The Knucklehead of the Day award
This is an obvious one. Today's winner is Sajida Mubarak Atrous al-Rishawi. She is the failed suicide bomber whose husband took part in last week's Amman attrocities. This Knucklehead's confession was televised on Jordanian TV yesterday.
Ms. al-Rishawi is alive but I wonder for how long under Arab justice. She plotted to murder people.
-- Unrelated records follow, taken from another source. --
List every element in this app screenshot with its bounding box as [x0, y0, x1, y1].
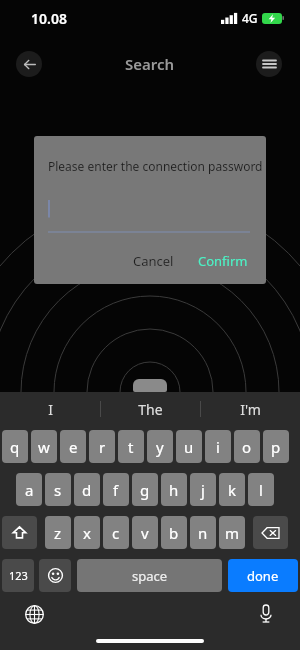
button[interactable]: Cancel: [127, 248, 180, 274]
staticText: s: [54, 480, 62, 500]
button[interactable]: m: [219, 516, 245, 549]
button[interactable]: done: [228, 559, 298, 592]
staticText: i: [216, 437, 220, 457]
button[interactable]: Shift: [2, 516, 37, 549]
staticText: y: [156, 437, 164, 457]
button[interactable]: v: [132, 516, 158, 549]
staticText: The: [138, 400, 163, 419]
staticText: f: [113, 480, 119, 500]
staticText: x: [83, 523, 91, 543]
button[interactable]: q: [2, 430, 28, 463]
staticText: o: [242, 437, 252, 457]
button[interactable]: d: [74, 473, 100, 506]
staticText: q: [10, 437, 20, 457]
button[interactable]: I'm: [201, 392, 300, 426]
button[interactable]: p: [263, 430, 289, 463]
staticText: z: [54, 523, 62, 543]
button[interactable]: f: [103, 473, 129, 506]
button[interactable]: i: [205, 430, 231, 463]
staticText: b: [169, 523, 179, 543]
button[interactable]: o: [234, 430, 260, 463]
button[interactable]: Confirm: [192, 248, 254, 274]
button[interactable]: x: [74, 516, 100, 549]
staticText: k: [228, 480, 237, 500]
button[interactable]: l: [248, 473, 274, 506]
button[interactable]: b: [161, 516, 187, 549]
button[interactable]: Change keyboard: [22, 602, 46, 626]
button[interactable]: s: [45, 473, 71, 506]
button[interactable]: Emoji: [39, 559, 71, 592]
button[interactable]: w: [31, 430, 57, 463]
staticText: n: [198, 523, 208, 543]
staticText: u: [184, 437, 194, 457]
button[interactable]: z: [45, 516, 71, 549]
staticText: 4G: [242, 10, 258, 26]
staticText: c: [112, 523, 120, 543]
button[interactable]: 123: [2, 559, 34, 592]
button[interactable]: u: [176, 430, 202, 463]
staticText: v: [141, 523, 149, 543]
button[interactable]: Menu: [256, 51, 282, 77]
button[interactable]: g: [132, 473, 158, 506]
staticText: a: [25, 480, 34, 500]
button[interactable]: I: [0, 392, 100, 426]
button[interactable]: r: [89, 430, 115, 463]
button[interactable]: n: [190, 516, 216, 549]
staticText: m: [225, 523, 240, 543]
staticText: g: [140, 480, 150, 500]
button[interactable]: The: [101, 392, 200, 426]
staticText: 123: [9, 568, 28, 583]
button[interactable]: Backspace: [253, 516, 288, 549]
staticText: e: [69, 437, 78, 457]
staticText: I'm: [240, 400, 261, 419]
staticText: p: [271, 437, 281, 457]
button[interactable]: h: [161, 473, 187, 506]
staticText: t: [128, 437, 134, 457]
staticText: done: [247, 567, 279, 585]
button[interactable]: Voice input: [254, 602, 278, 626]
staticText: d: [82, 480, 92, 500]
staticText: I: [48, 400, 53, 419]
button[interactable]: a: [16, 473, 42, 506]
staticText: Search: [125, 54, 175, 74]
button[interactable]: j: [190, 473, 216, 506]
staticText: j: [201, 480, 205, 500]
button[interactable]: space: [77, 559, 222, 592]
button[interactable]: Back: [16, 51, 42, 77]
button[interactable]: c: [103, 516, 129, 549]
button[interactable]: e: [60, 430, 86, 463]
staticText: 10.08: [31, 9, 67, 28]
button[interactable]: k: [219, 473, 245, 506]
button[interactable]: t: [118, 430, 144, 463]
staticText: Confirm: [198, 252, 248, 270]
staticText: l: [259, 480, 263, 500]
staticText: h: [169, 480, 179, 500]
staticText: r: [99, 437, 106, 457]
staticText: Please enter the connection password: [48, 158, 263, 174]
staticText: space: [132, 567, 168, 585]
staticText: w: [38, 437, 50, 457]
button[interactable]: y: [147, 430, 173, 463]
staticText: Cancel: [133, 252, 174, 270]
James Joyner at OTB notes that she may be able to give useful intelligence on al-Qaida leader Zarqawi. Dr Stephen Taylor at Poliblog is suspicious about the televisied confessions but thinks this one is credible. I hope this knucklehead gets the justice she richly deserves.
Open Post- Political Teen, Don Surber, Basil's Blog, Mudville Gazette
AMMAN, Jordan - An Iraqi woman confessed on Jordanian state television Sunday that she tried to blow herself up along with her husband during a hotel wedding reception last week, saying that the explosives concealed under her denim dress failed to detonate.
Sajida Mubarak Atrous al-Rishawi, 35, made her statement hours after being arrested by authorities tipped off by an al-Qaida in Iraq claim that a husband-and-wife team participated in Wednesday's bombings at three U.S.-based hotels. The attackers killed 57 other people at the Radisson SAS, Grand Hyatt and Days Inn hotels.
Al-Rishawi's brother was once the right-hand man to Abu Musab al-Zarqawi, the Jordanian leader of al-Qaida in Iraq, said deputy premier Marwan Muasher. He said the brother, Mubarak Atrous al-Rishawi, was killed in the former terrorist stronghold of Fallujah, Iraq.
Officials believe al-Rishawi, who entered Jordan from Iraq on Nov. 5, may provide significant information about the operations of al-Zarqawi's group, which claimed responsibility for the hotel bombings, Jordan's deadliest terrorist attacks. The group said the attacks were retaliation for Jordan supporting the United States and other Western powers.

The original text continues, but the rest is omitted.